How Few Is Too Few?: Sample Size in Discrete Choice Analysis (Robert A Hart, Jr., The Gelb Consulting Group, Inc., and Michael Patterson, Probit Research, Inc.): Researchers have argued that Choice-Based Conjoint (CBC) requires relatively larger sample sizes to stabilize the parameters relative to ratings-based conjoint methods. Given the many benefits of CBC, the sensitivity of its use to sample size seems an important issue. Mike reviewed previous work by Johnson and Orme that had suggested that, if assuming aggregate analysis, doubling the number of tasks each respondent completes is roughly equal in value to doubling the number of respondents. However, this conclusion did not consider heterogeneity and more recent estimation methods such as Latent Class and HB.

Mike presented results for both synthetic (computer generated) and real data. He and his co-author systematically varied the number of respondents and tasks per respondent, and compared the stability of the parameters across multiple random "draws" of the data. They found that the Johnson/Orme conclusion essentially held for aggregate logit conditions. They concluded that researchers could obtain relatively stable results in even small (n=50) samples, given that respondents complete a large enough number of choice tasks. They suggested that further research should be done to investigate the effects of heterogeneity, and the effects of partial profile CBC tasks on parameter stability.

Validation and Calibration of CBC for Pricing Research (Greg Rogers, Procter & Gamble, Tim Renken, Coulter/Renken): The authors presented results from a series of CBC studies that had been compared to actual market share and also econometric models (marketing mix modeling) of demand for packaged goods at P&G. The marketing mix models used multiple regression, modeling weekly volume as a function of SKU price, merchandising variables, advertising and other marketing activities. The models controlled for cross-store variation, seasonality and trend. The authors presented share predictions for CBC (after adjusting for distributional differences) versus actual market shares for washing powder, salted snacks, facial tissue, and potato crisps. In some cases, the results were extremely similar; in other cases the results demonstrated relatively large differences.

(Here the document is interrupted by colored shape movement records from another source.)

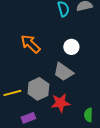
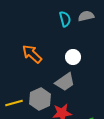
gray trapezoid: (63, 72) -> (65, 82), turned -70

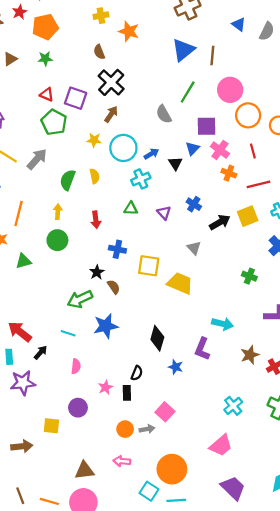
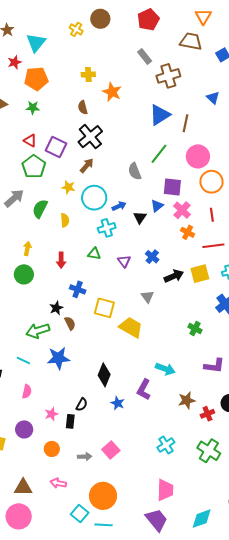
green semicircle: (68, 180) -> (40, 209), moved
pink square: (165, 412) -> (111, 450), moved
orange circle: (125, 429) -> (52, 449), moved
pink trapezoid: (221, 445) -> (165, 490), moved, turned -55

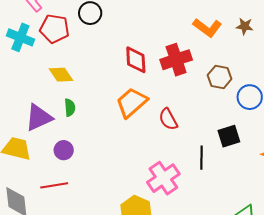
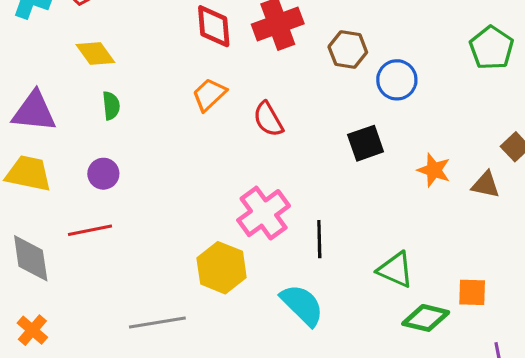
orange trapezoid: (132, 103) -> (209, 95), size x0.7
purple triangle: (39, 118) -> (34, 112), moved, turned 32
black line: (202, 158) -> (319, 239), moved

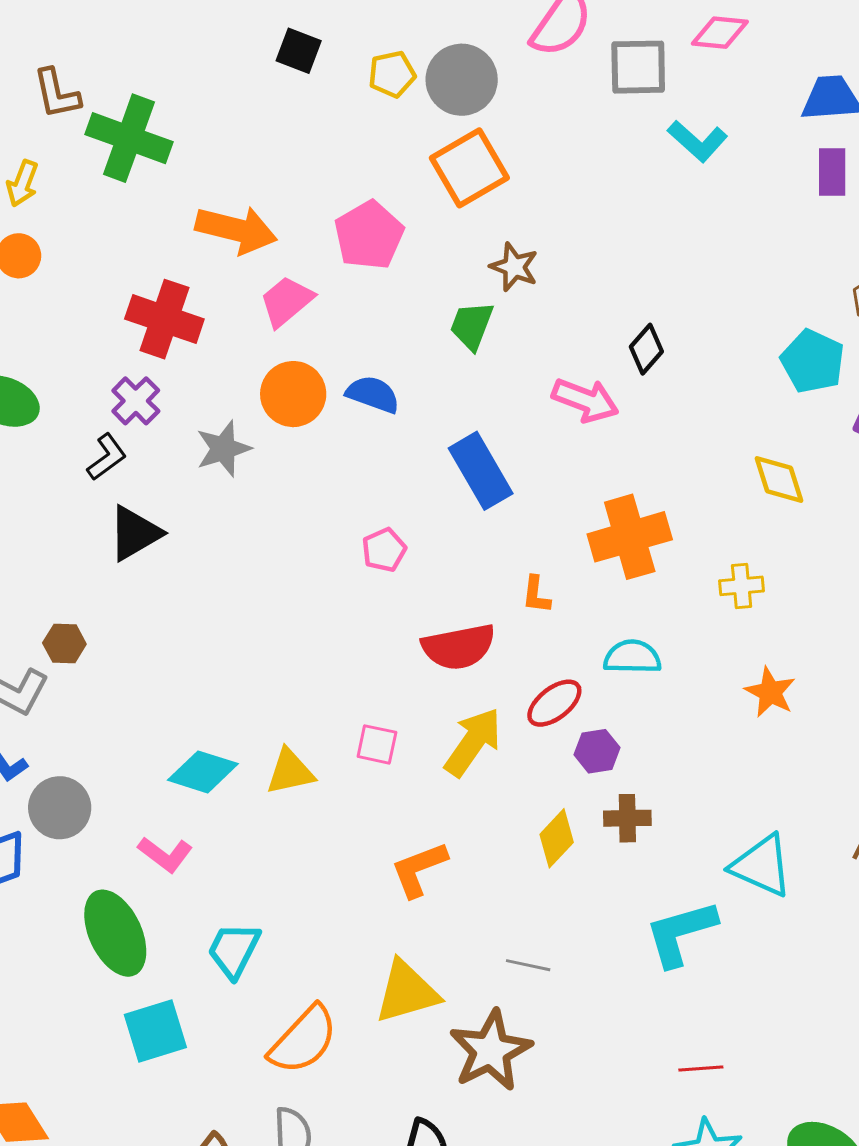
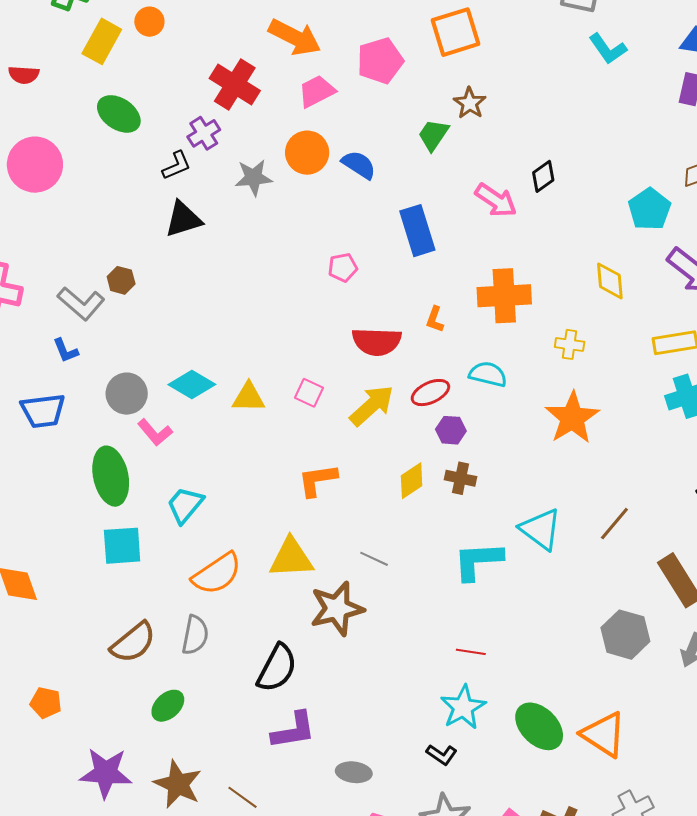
orange star: (770, 692) -> (572, 418), size x1.6
gray circle: (60, 808) -> (127, 394), moved

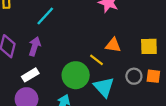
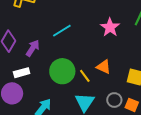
cyan line: (45, 16) -> (62, 31), moved
green circle: (76, 75) -> (62, 71), moved

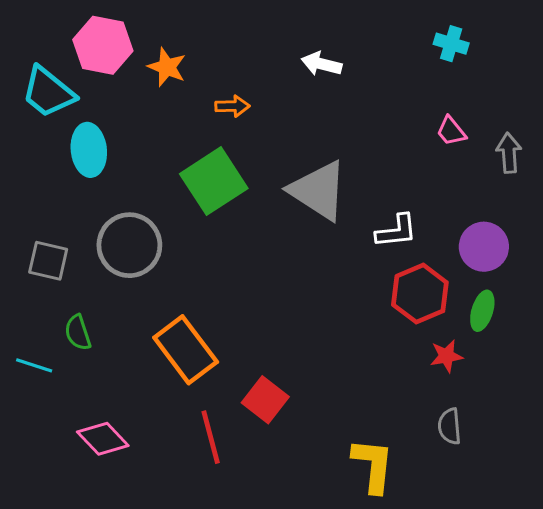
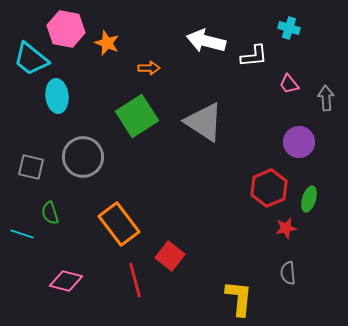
white arrow: (321, 64) -> (206, 41), size x1.5
white L-shape: (396, 231) -> (254, 56), moved
purple circle: (484, 247) -> (299, 142), moved
pink diamond: (103, 439) -> (66, 281), turned -32

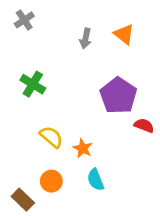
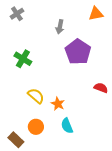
orange triangle: (124, 34) -> (96, 14), moved, turned -49
purple pentagon: (118, 96) -> (78, 52), moved

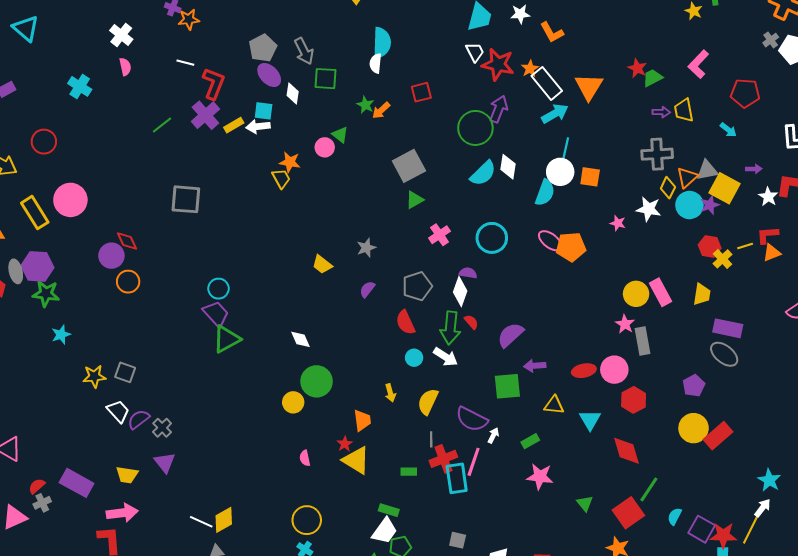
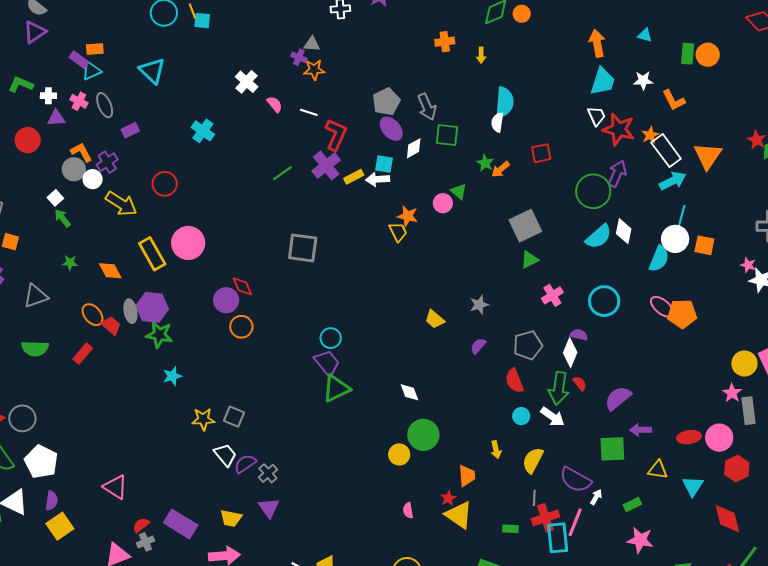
pink semicircle: (125, 67) -> (275, 104), moved, turned -30
white diamond: (293, 94) -> (414, 148), turned 50
pink star: (618, 223) -> (748, 265), moved

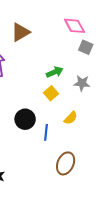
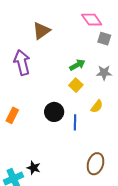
brown ellipse: (66, 163) -> (95, 164), moved

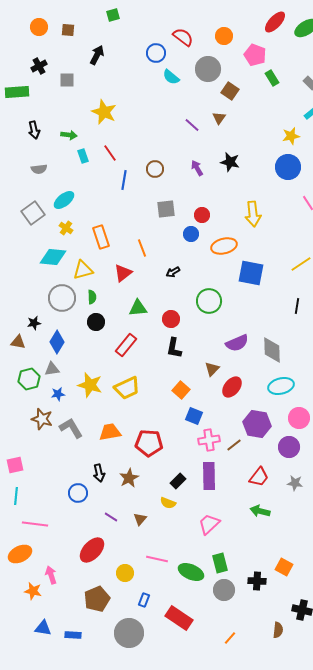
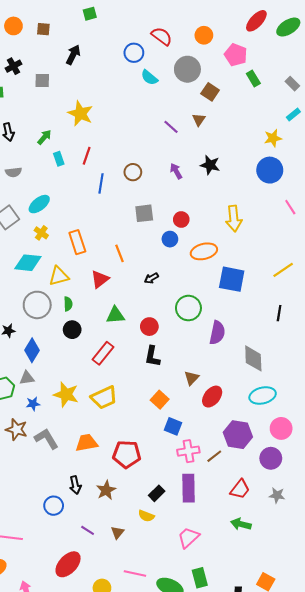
green arrow: (69, 135) -> (44, 137), turned -56
red line: (110, 153) -> (87, 156), turned 54
purple semicircle: (237, 343) -> (217, 333), moved, turned -55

The authors next compared the sensitivity of price predicted by CBC to those from the marketing mix models. After adjusting the scale factor (exponent), they found that CBC was too oversensitive to price decreases (but not price increases). Greg and Tim also calculated a scalar adjustment factor for CBC as a function of marketing mix variables (regression analysis, where the dependent variable was the difference between predicted and actual sales). While this technique didn't improve the overall fit of the CBC relative to an aggregate scalar, it shed some light on which conditions may cause CBC predictions to deviate from actual market shares. Based on the regression parameters, they concluded that CBC understates price sensitivity of big-share items, overestimates price sensitivity of items that sell a lot on deal, and overestimates price sensitivity in experiments with few items on the shelf. Despite the differences between CBC and actual market shares, the Mean Absolute Error (MAE) for CBC predictions versus actual market shares was 4.5. This indicates that CBC's predictions were on average 4.5 share points from actual market shares, and in the opinion of some members of the audience that chimed in with their assessments, reflects commendable performance for a survey-based technique.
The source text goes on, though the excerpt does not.